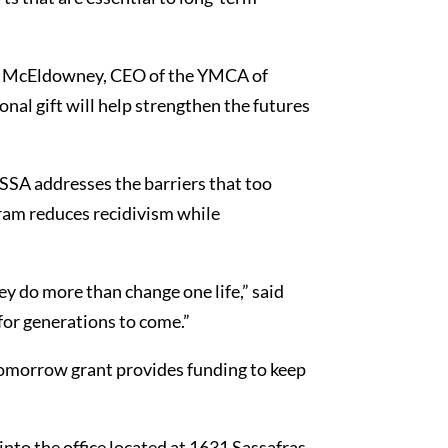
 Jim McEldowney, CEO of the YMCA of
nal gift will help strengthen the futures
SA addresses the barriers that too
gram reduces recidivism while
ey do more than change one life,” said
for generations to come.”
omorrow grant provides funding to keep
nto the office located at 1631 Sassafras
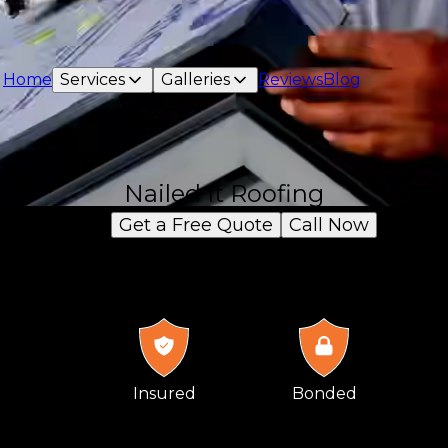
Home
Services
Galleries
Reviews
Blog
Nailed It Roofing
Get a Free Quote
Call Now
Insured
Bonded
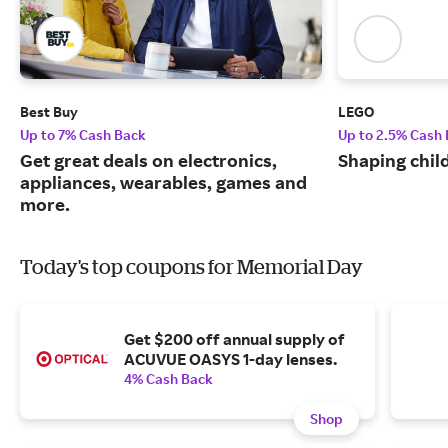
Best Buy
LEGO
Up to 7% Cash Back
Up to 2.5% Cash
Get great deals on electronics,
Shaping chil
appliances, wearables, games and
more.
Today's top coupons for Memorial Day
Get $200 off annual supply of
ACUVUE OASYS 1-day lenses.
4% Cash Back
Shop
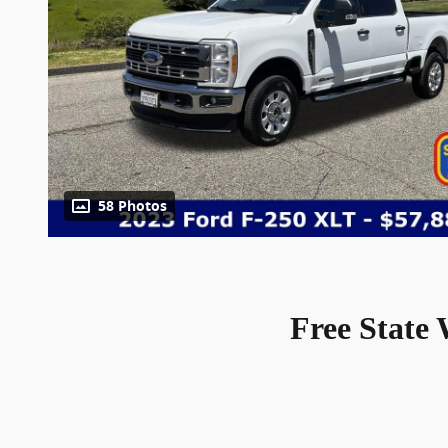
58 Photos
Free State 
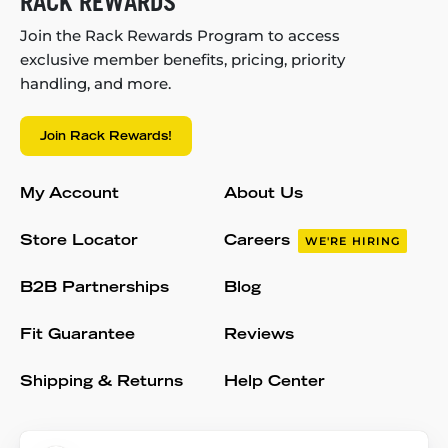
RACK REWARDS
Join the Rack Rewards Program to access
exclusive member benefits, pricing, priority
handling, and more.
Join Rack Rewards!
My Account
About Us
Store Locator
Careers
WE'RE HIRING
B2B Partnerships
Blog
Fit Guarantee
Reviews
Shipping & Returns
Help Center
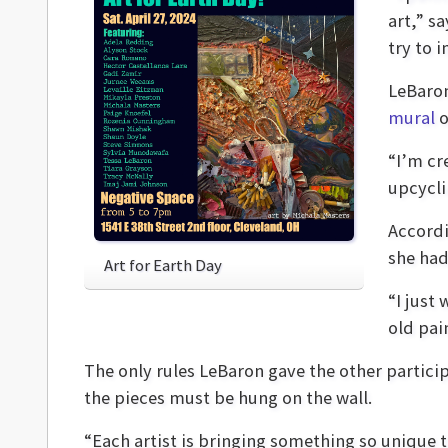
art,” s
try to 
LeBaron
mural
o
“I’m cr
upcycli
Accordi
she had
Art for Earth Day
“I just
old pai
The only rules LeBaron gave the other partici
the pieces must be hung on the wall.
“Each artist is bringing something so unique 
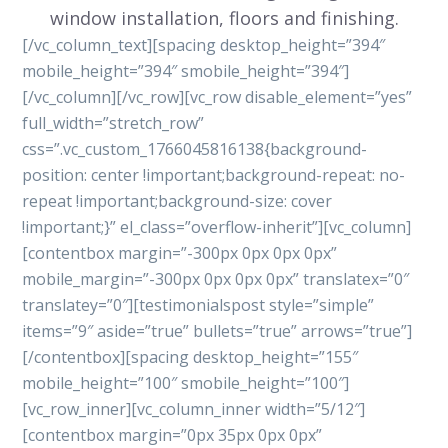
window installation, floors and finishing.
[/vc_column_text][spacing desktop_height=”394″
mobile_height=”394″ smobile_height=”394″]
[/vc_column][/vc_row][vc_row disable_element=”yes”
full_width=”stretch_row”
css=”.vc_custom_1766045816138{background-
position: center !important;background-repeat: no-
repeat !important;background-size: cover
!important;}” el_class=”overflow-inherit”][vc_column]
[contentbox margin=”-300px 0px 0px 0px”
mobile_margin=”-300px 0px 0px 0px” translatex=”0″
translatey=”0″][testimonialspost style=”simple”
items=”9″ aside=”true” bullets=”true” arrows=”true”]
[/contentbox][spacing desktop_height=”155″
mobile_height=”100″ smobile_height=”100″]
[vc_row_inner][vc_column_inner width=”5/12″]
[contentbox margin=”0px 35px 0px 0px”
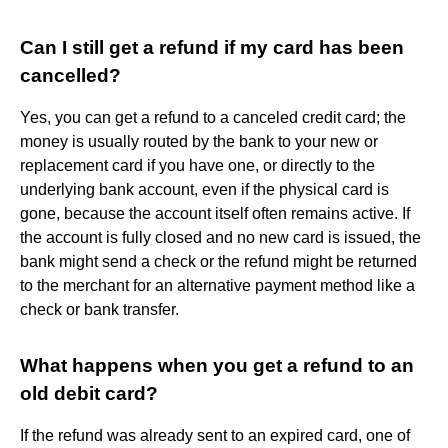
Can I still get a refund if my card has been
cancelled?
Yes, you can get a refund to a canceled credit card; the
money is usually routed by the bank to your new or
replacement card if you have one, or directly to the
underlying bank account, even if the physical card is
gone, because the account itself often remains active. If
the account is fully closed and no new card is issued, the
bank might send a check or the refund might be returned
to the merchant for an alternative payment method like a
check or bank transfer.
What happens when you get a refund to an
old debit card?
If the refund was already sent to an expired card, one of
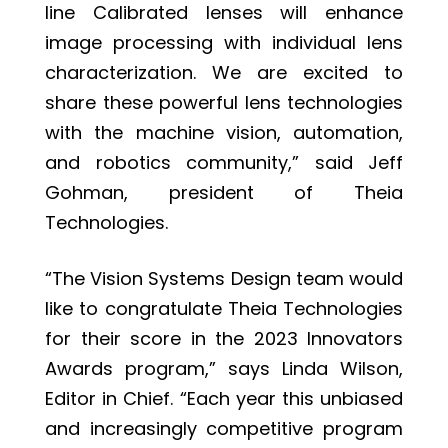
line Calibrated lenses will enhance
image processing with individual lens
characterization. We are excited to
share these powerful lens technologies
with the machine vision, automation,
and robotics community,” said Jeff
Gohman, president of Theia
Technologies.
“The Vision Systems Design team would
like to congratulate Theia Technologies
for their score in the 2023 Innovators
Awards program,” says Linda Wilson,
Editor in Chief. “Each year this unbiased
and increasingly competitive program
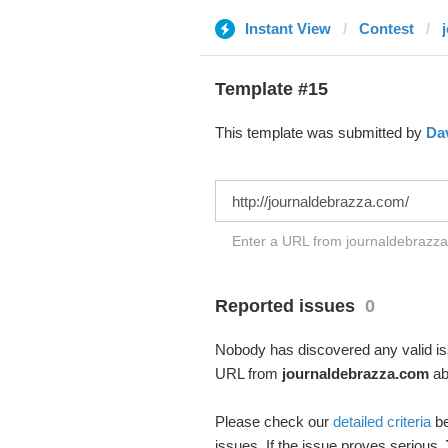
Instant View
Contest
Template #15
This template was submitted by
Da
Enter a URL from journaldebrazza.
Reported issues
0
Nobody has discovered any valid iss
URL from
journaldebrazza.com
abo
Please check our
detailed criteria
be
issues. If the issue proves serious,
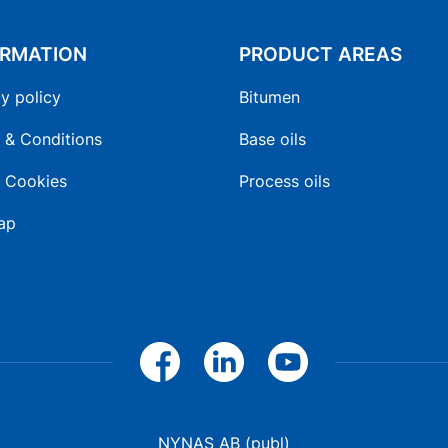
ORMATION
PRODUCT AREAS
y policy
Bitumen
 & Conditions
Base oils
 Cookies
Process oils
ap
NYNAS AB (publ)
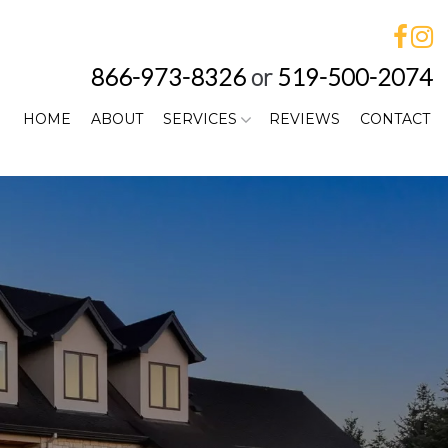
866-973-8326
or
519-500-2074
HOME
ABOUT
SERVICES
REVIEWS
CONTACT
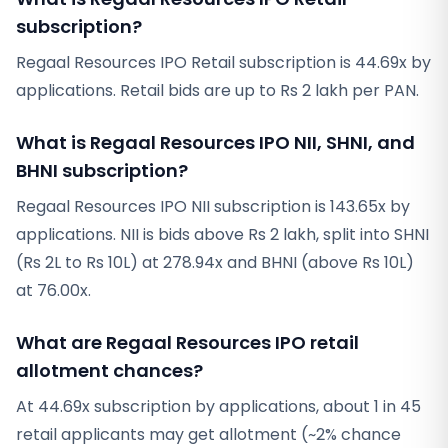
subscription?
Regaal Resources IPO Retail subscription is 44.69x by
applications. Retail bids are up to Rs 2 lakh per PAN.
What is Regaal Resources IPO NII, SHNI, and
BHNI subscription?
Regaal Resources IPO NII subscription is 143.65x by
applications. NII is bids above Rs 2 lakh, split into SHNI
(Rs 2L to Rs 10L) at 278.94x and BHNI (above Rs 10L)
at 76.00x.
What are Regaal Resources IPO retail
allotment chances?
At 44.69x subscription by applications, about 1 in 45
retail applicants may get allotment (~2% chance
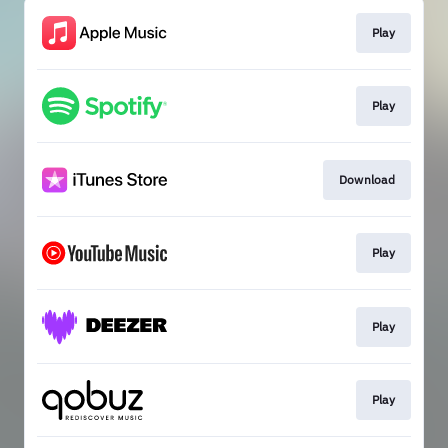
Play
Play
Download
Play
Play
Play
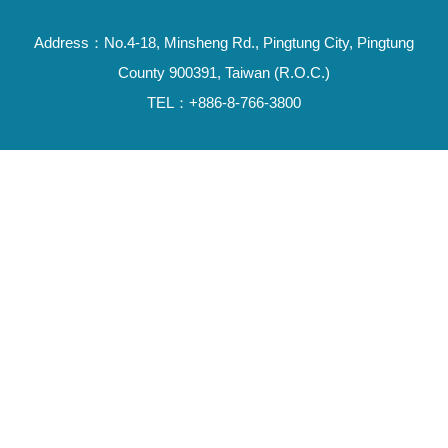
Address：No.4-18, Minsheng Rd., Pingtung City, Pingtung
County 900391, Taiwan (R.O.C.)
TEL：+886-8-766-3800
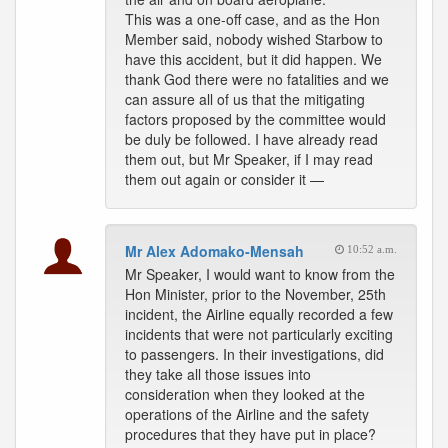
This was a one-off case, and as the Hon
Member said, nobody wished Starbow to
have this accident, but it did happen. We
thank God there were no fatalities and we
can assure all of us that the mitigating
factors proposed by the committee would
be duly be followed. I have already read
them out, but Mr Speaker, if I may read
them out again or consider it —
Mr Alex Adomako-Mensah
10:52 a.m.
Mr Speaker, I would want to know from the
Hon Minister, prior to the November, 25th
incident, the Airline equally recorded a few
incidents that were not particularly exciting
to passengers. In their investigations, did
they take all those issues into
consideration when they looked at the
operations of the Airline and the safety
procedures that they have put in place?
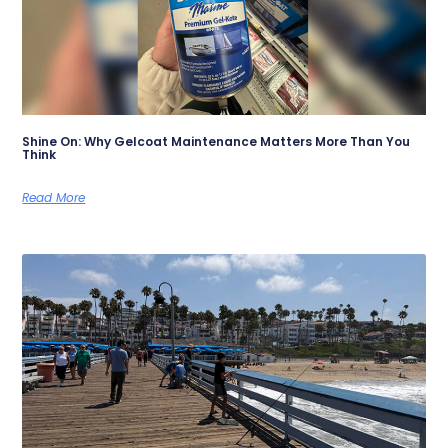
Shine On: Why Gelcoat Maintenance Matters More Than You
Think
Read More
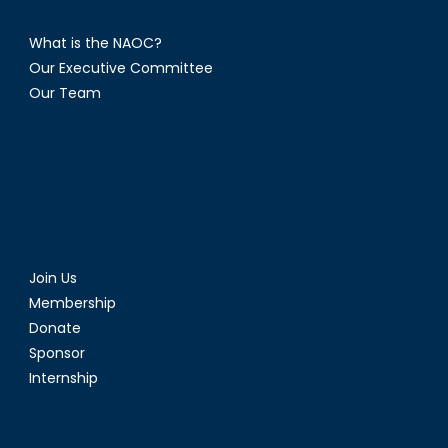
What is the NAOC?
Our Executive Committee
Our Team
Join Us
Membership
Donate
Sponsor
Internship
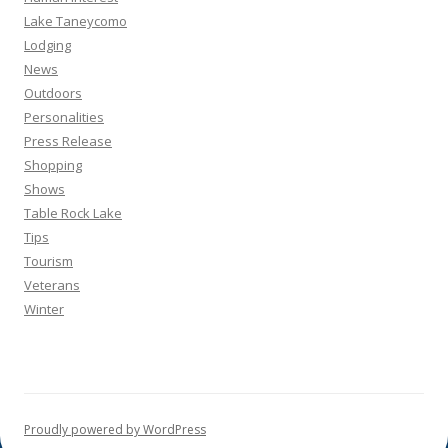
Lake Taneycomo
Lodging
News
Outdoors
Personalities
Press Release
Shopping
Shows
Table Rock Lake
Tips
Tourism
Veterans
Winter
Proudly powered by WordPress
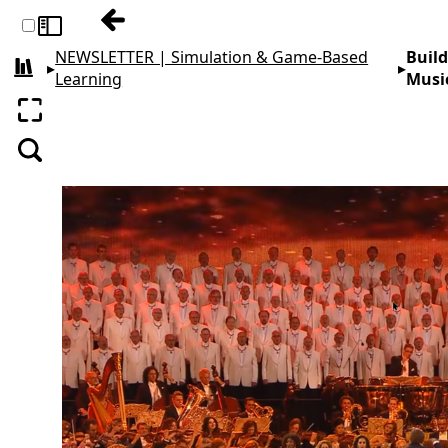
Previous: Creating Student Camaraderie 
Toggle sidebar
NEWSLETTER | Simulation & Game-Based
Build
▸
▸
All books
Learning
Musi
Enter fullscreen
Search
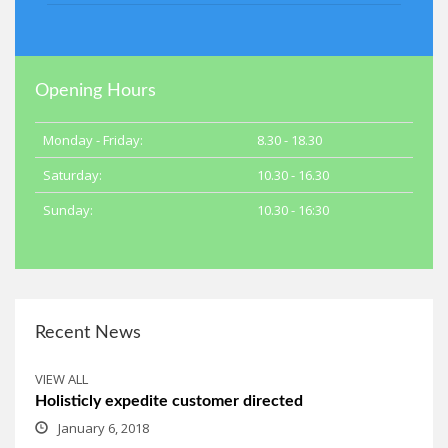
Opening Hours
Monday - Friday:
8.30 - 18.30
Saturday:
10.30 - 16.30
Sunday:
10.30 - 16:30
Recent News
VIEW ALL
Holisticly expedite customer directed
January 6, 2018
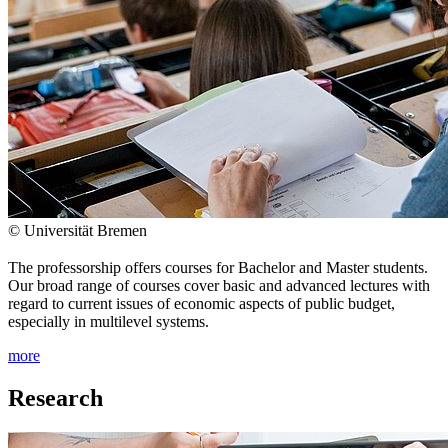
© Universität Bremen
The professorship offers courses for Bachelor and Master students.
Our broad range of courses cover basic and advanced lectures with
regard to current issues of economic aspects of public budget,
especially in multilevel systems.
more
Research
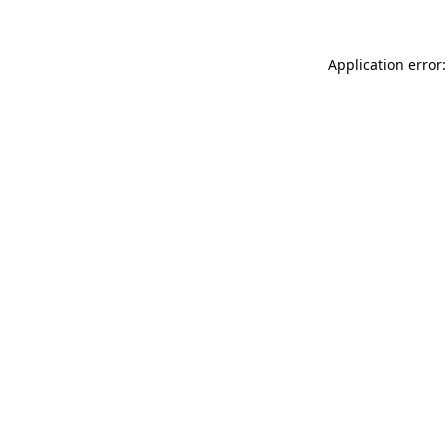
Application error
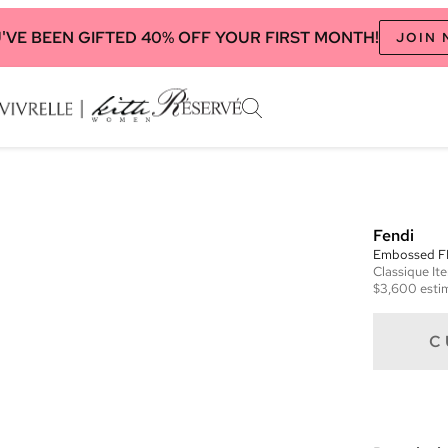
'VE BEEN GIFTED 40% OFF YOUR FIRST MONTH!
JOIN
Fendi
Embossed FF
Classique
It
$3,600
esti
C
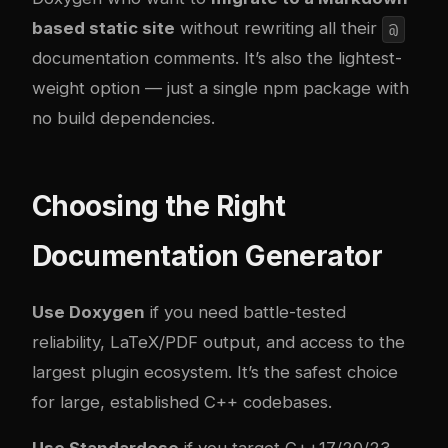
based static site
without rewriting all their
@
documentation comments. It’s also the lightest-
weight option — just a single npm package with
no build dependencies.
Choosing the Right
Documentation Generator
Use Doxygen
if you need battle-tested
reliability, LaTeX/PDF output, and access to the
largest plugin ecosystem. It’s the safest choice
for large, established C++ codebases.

- [Work request]: List every line in the records above that contains the word "access".

- [Exercise solution]:
Join the Rack Rewards Program to access
reliability, LaTeX/PDF output, and access to the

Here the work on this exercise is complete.